In the spirit of "if you can't beat 'em, join 'em", the NY&MB began running from the Brooklyn Bridge, via the 5th Ave El, to a new ramp that connected the 5th Ave El with the NY&MB at 36th St and 5th Ave.

In 1900, the BRT took control of the Brighton Line. When the Fulton St El was electrified, a ramp to the Brighton Line at Fulton & Franklin was built, and through trains to Park Row, Manhattan, via the Brooklyn Bridge began on July 9th, 1900. These through trains supplemented and then replaced cable car service over the span. The electrification also enabled streetcar companies that were absorbed by the BRT to use the Brighton Line to run trolleys to Coney Island. A ramp at Prospect Park was built to enable this connection, and it remained in use until 1905. As part of BRT ownership, the LIRR's Manhattan Beach branch received connecting service from the Brighton Line at Sheepshead Bay.

The Prospect Park and Coney Island Railroad (The Culver Line)

The Prospect Park and Coney Island Railroad began service on June 19th, 1875 as a steam railroad between Prospect Park (9th Ave. and 20th Street) and Gravesend Avenue and Neck Road.

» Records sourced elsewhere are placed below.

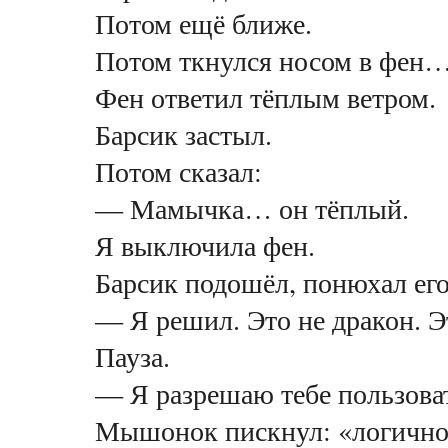
Потом ещё ближе.
Потом ткнулся носом в фен
Фен ответил тёплым ветром.
Барсик застыл.
Потом сказал:
— Мамычка… он тёплый.
Я выключила фен.
Барсик подошёл, понюхал его
— Я решил. Это не дракон. 
Пауза.
— Я разрешаю тебе пользова
Мышонок пискнул: «логично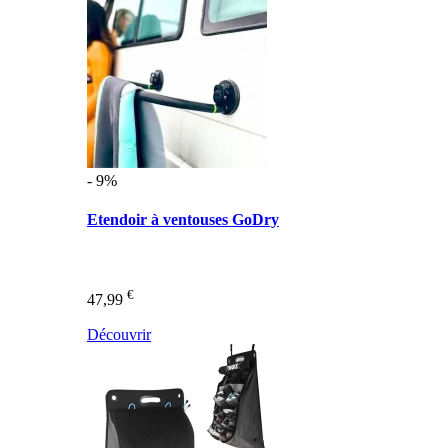
- 9%
Etendoir à ventouses GoDry
€
47,99
Découvrir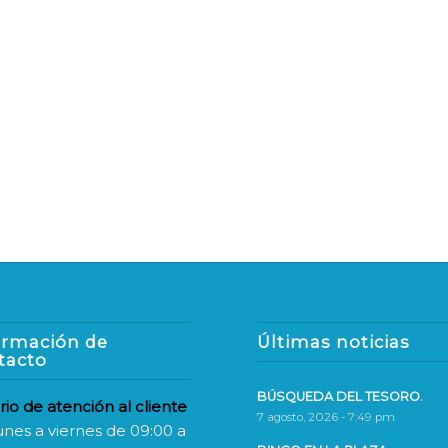
ormación de
Últimas noticias
tacto
BÚSQUEDA DEL TESORO.
rio de atención al cliente
7 agosto, 2026 - 7:49 pm
unes a viernes de 09:00 a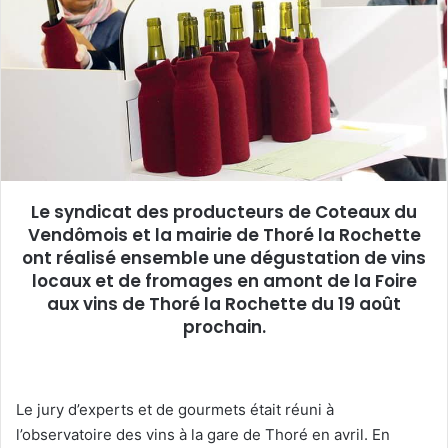
e
r
u
n
c
o
u
r
r
Le syndicat des producteurs de Coteaux du
i
Vendômois et la mairie de Thoré la Rochette
e
ont réalisé ensemble une dégustation de vins
l
locaux et de fromages en amont de la Foire
aux vins de Thoré la Rochette du 19 août
prochain.
Le jury d’experts et de gourmets était réuni à
l’observatoire des vins à la gare de Thoré en avril. En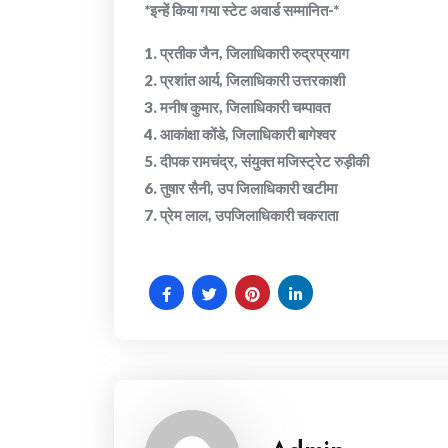
*इन्हें किया गया स्टेट अवार्ड सम्मानित-*
1. प्रतीक जैन, जिलाधिकारी रुद्रप्रयाग
2. प्रशांत आर्य, जिलाधिकारी उत्तरकाशी
3. मनीष कुमार, जिलाधिकारी चम्पावत
4. आकांक्षा कोंडे, जिलाधिकारी बागेश्वर
5. दीपक रामचंद्र, संयुक्त मजिस्ट्रेट रुड़ीकी
6. तुषार सैनी, उप जिलाधिकारी खटीमा
7. प्रेम लाल, उपजिलाधिकारी चकराता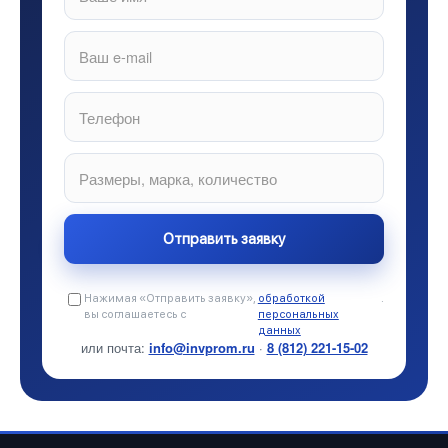
Нажимая «Отправить заявку»,
обработкой
.
вы соглашаетесь с
персональных
данных
или почта:
info@invprom.ru
·
8 (812) 221-15-02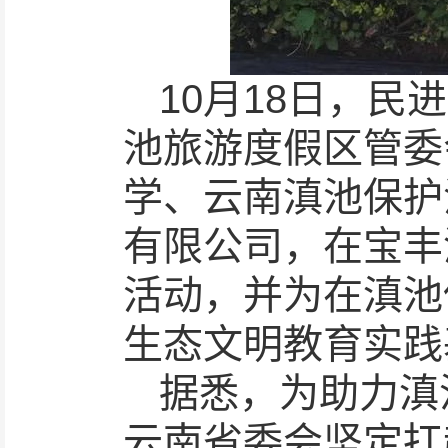
10月18日，
池旅游度假区管委
学、云南滇池保护
有限公司，在宝丰
活动，并为在滇池
生态文明教育实践
据悉，为助力滇
云南省委会坚定扛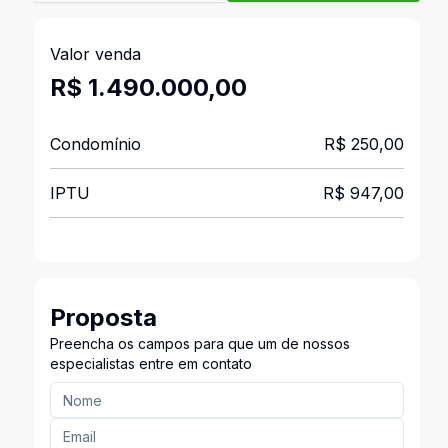
Valor venda
R$ 1.490.000,00
Condomínio
R$ 250,00
IPTU
R$ 947,00
Proposta
Preencha os campos para que um de nossos
especialistas entre em contato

Built by Andrew Culver, it also became known as the Culver Line, and in fact, carries his name to this day. On July 27th of the same year, the steam line reached Cable's Hotel (later known as the Ocean View) in the West Brighton section of Coney Island at Culver Terminal. Culver Terminal was the predecessor to today's Stillwell Avenue; its original location was at Surf Avenue and West 5th Street approximately where the Brightwater Towers stand today. Culver Terminal was a surface terminal adjacent to a roller coaster. The West Brighton section of Coney Island used to refer to the Coney Island we know of today, west of West 5th Street at Surf Ave. Originally single-tracked when it opened, the line was double-tracked by April 1878.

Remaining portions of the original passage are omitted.